When Tina Giles Forrester spoke with her husband Jim Forrester on December 18, 2017, she didn’t know that it would be the last time she would hear his voice. Just outside the Baltimore Tattoo Museum, where he worked as a body piercer, two men approached him while he was on the phone, shot him, and ran off. Through the phone, that was now laying on the sidewalk, Tina heard everything—people yelling, sirens, and first responders saying that her husband was gone.
“I heard them say, ‘We got nothing,’” she said. “I know what that means.”
Instead of letting her grief consume her, Tina decided to use it as fuel. City Councilman Zeke Cohen reached out to see what he could do to help her with her plan to help the at-risk youth in Baltimore.
“I sat down in his office and went off like a rocket,” she said. “He just sat there and listened to everything I had to say. Afterward, he told me he had someone I needed to meet.”
That someone turned out to be Victory Christine Swift whose son, Victorious Swift, was killed on March 26, 2017 just weeks before graduating from the Baltimore Design School. Mama Victory, as she’s affectionately known, developed Our Victorious City, an organization dedicated to continuing her son’s work in the community. Although something so tragic brought the two women together, they shared the same determination to prevent someone else from feeling their pain.

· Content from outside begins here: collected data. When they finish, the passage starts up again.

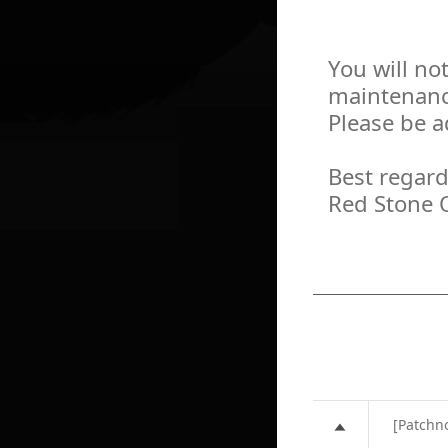
You will no
maintenanc
Please be a
Best regard
Red Stone 
[Patchn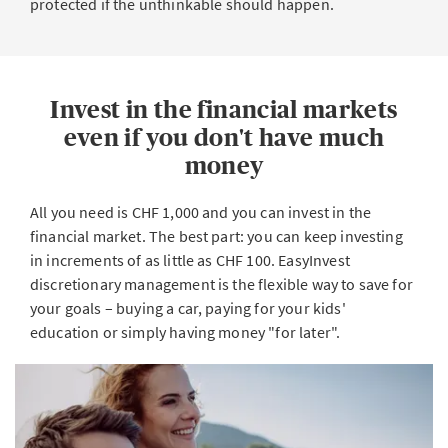
protected if the unthinkable should happen.
Invest in the financial markets
even if you don't have much
money
All you need is CHF 1,000 and you can invest in the
financial market. The best part: you can keep investing
in increments of as little as CHF 100. EasyInvest
discretionary management is the flexible way to save for
your goals – buying a car, paying for your kids'
education or simply having money "for later".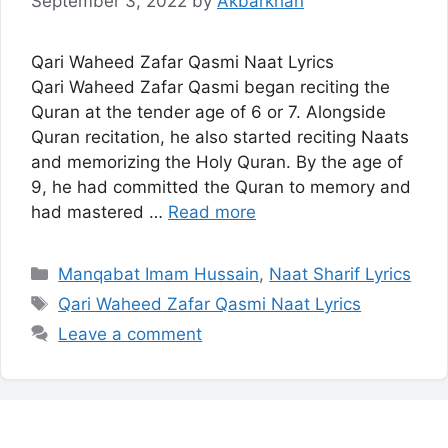
September 3, 2022
by
Akbarkhan
Qari Waheed Zafar Qasmi Naat Lyrics
Qari Waheed Zafar Qasmi began reciting the
Quran at the tender age of 6 or 7. Alongside
Quran recitation, he also started reciting Naats
and memorizing the Holy Quran. By the age of
9, he had committed the Quran to memory and
had mastered …
Read more
Categories
Manqabat Imam Hussain
,
Naat Sharif Lyrics
Tags
Qari Waheed Zafar Qasmi Naat Lyrics
Leave a comment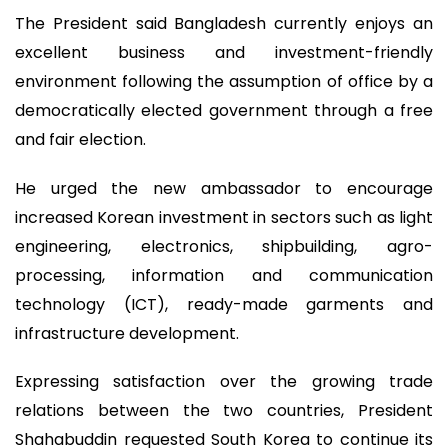
The President said Bangladesh currently enjoys an
excellent business and investment-friendly
environment following the assumption of office by a
democratically elected government through a free
and fair election.
He urged the new ambassador to encourage
increased Korean investment in sectors such as light
engineering, electronics, shipbuilding, agro-
processing, information and communication
technology (ICT), ready-made garments and
infrastructure development.
Expressing satisfaction over the growing trade
relations between the two countries, President
Shahabuddin requested South Korea to continue its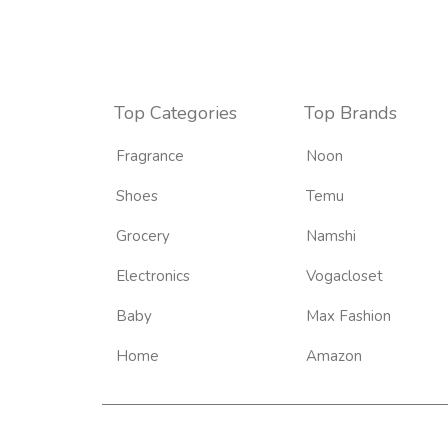
Top Categories
Top Brands
Fragrance
Noon
Shoes
Temu
Grocery
Namshi
Electronics
Vogacloset
Baby
Max Fashion
Home
Amazon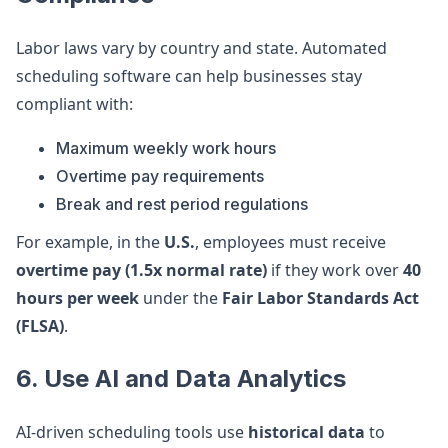
Labor laws vary by country and state. Automated
scheduling software can help businesses stay
compliant with:
Maximum weekly work hours
Overtime pay requirements
Break and rest period regulations
For example, in the
U.S.
, employees must receive
overtime pay (1.5x normal rate)
if they work over
40
hours per week
under the
Fair Labor Standards Act
(FLSA)
.
6. Use AI and Data Analytics
AI-driven scheduling tools use
historical data
to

“Victorious loved Baltimore,” Victory said. “He loved his school, and he loved helping others. We created Our Victorious City out of that same energy and his commitment to serving others. We just want to help young people in Baltimore to have a better future.”
Joined by Cohen, the two women came up with the Swift and Forrester Scholarship Fund to honor the legacy of both Jim and Victorious with the hopes of ending violence and providing an opportunity for the next generation of children in Baltimore to thrive.
The memorial fund will be split across three different scholarships. Through Our Victorious City, there will be a scholarship awarded to families of homicide victims. In order to memorialize Victorious’ commitment to community service, a graduating student from the Baltimore Design School will be awarded a scholarship to pursue higher education. The last scholarship is for a Baltimore City Public School student who wants to pursue a degree in music to honor Jim’s legacy and love of music.
These scholarships are not for any typical student. Although logistics are still being worked out, the pair want to target the youth in the city who are “typically forgotten about.”
“I wanted to find a way to provide an opportunity to kids who are completely off track,” Tina said. “I don’t want to give this to kids who are already on the right path, there are already programs out there for kids like that.”
Currently, Tina and Victory are raising funds for the scholarship programs through a GoFundMe page. To date, the campaign has raised more than $3,600 towards the $10,000 goal. Tina says that every little bit helps, and they are grateful for the support they have received thus far.
“Sometimes in life, we are either born into situations or we put ourselves in these situations where we feel like there’s no turning back,” she said. “We want to eliminate that for as many people as possible. We know that if someone was there to help the troubled youth, Jim and Victorious would still be here. If you can affect one kid, it will multiply.”